Friday, December 10, 2004

Two Times Funny

The Daily Show with Jon Stewart Presents America (The Book): A Citizen’s Guide to Democracy Inaction, by the writers of The Daily Show and Jon Stewart, Warner Books, 2004


The Daily Show with Jon Stewart Presents: America, the Book: The Audiobook, Warner Adult, 2004

Years ago, I picked up Jon Stewart’s Naked Pictures of Famous People on a whim. This was before his TV show and his elevation to icon status, and I thought it would be basically what most comedians’ output resembles, paragraphically arranged standup routines, a collection of bits you’ve heard a million times already. To my surprise, Stewart proved himself intelligent, hysterically funny, and unwilling to recycle his standup act for publication. The overwhelming impression I was left with reminded me of Woody Allen, but more profane, much more profane.

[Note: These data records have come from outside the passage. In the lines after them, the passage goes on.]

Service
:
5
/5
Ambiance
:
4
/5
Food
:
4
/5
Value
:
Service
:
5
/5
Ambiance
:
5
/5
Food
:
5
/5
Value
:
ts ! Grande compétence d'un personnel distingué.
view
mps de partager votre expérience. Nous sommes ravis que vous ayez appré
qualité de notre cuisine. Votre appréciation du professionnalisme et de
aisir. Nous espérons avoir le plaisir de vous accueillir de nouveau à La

If I have one regret about not having cable, it is that I am unable to watch Comedy Central’s The Daily Show with Jon Stewart. Prior to Stewart’s tenure, The Daily Show was a puff piece comedy sketch program showcasing ESPN’s Craig Kilborn making wisecracks about current news. In 1999, with the hiring of Stewart (Kilborn going on to CBS’s The Late Late Show), The Daily Show sharpened its focus, its tongues, and its knives.

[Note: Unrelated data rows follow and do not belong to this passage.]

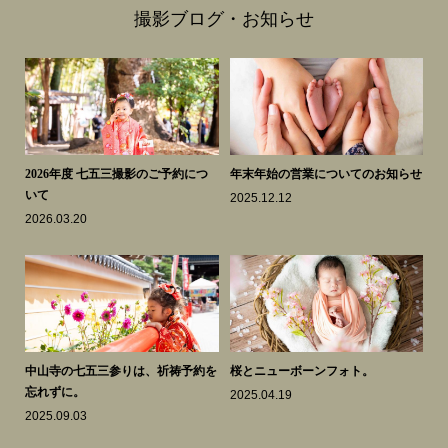
撮影ブログ・お知らせ
スク
2026年度 七五三撮影のご予約につ
年末年始の営業についてのお知らせ
も
いて
き
2025.12.12
2026.03.20
20
知ら
中山寺の七五三参りは、祈祷予約を
桜とニューボーンフォト。
謹
忘れずに。
2025.04.19
20
2025.09.03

The result has been an immense success for Stewart and what Comedy Central bills as “The Most Trusted Name in Fake News.” Capitalizing on this success, Stewart and his show’s writers have put together America: The Book, a faux textbook outlining Democracy Before America, Congress: Quagmire of Freedom, The Media: Democracy’s Valiant Vulgarians, and The Rest of the World: International House of Horrors.

Using textbook layout, each chapter tells an error riddled, amusing summary of the various branches of government, elections, and other failures of democracy. Each page is illustrated with graphs, charts, archival photos, pull quotes, footnotes, and quizzes. Breaking up the text are tables that allow you to decide which of the Founding Mothers was a FMILF as well one in which you Meet Your Lobbyists (such as Big Tobacco who are listed as representing: “The fine people behind Kent, Kool, Benson & Hedges, Salem, Virginia Slims, Lucky Strike, and yes, you hippie jackasses, American Spirit”). Other tables explain why the Founding Fathers would be unelectable today.

  • Benjamin Franklin: Loved the ladies. Loved ‘em old, young, fat, thin, whatever…Also, once wrote: ‘As to Jesus…I have some doubts as to his divinity.’ Kiss red states goodbye.
  • Thomas Jefferson: ‘Ms. Hemings? Connie Chung on line one.’
  • George Washington: Bad teeth and syphilis.
  • Alexander Hamilton: Had unfortunate tendency to duel…and lose.

The delightful little piece of audio entertainment, an abridged version of the book, starts off with a disclaimer (one of those little quick talking bits that come at the end of drug commercials and loan ads) that tells us that this book is no substitution for watching television. This is followed by Stewart welcoming “the non-reader.” Could it be any more insultingly hysterical? Yes. It keeps on with the laughs, Stewart reading the bulk of the book, some of the more audio-friendly sidebars read by Daily Show regulars Samantha Bee, Stephen Colbert, and Rob Corddry. Often a number of the jokes in the book are less funny when read silently, coming off sometimes dorky, but this particular passage gains a juvenile hilarity from Stewart’s gentle emphasis:

If the President is the head of the American body politic, Congress is its gastrointestinal tract. Its vast and convoluted inner workings may be unpleasant, but in the end they excrete a great deal of material whose successful passage is crucial to our nation’s survival. This is Congress’ duty.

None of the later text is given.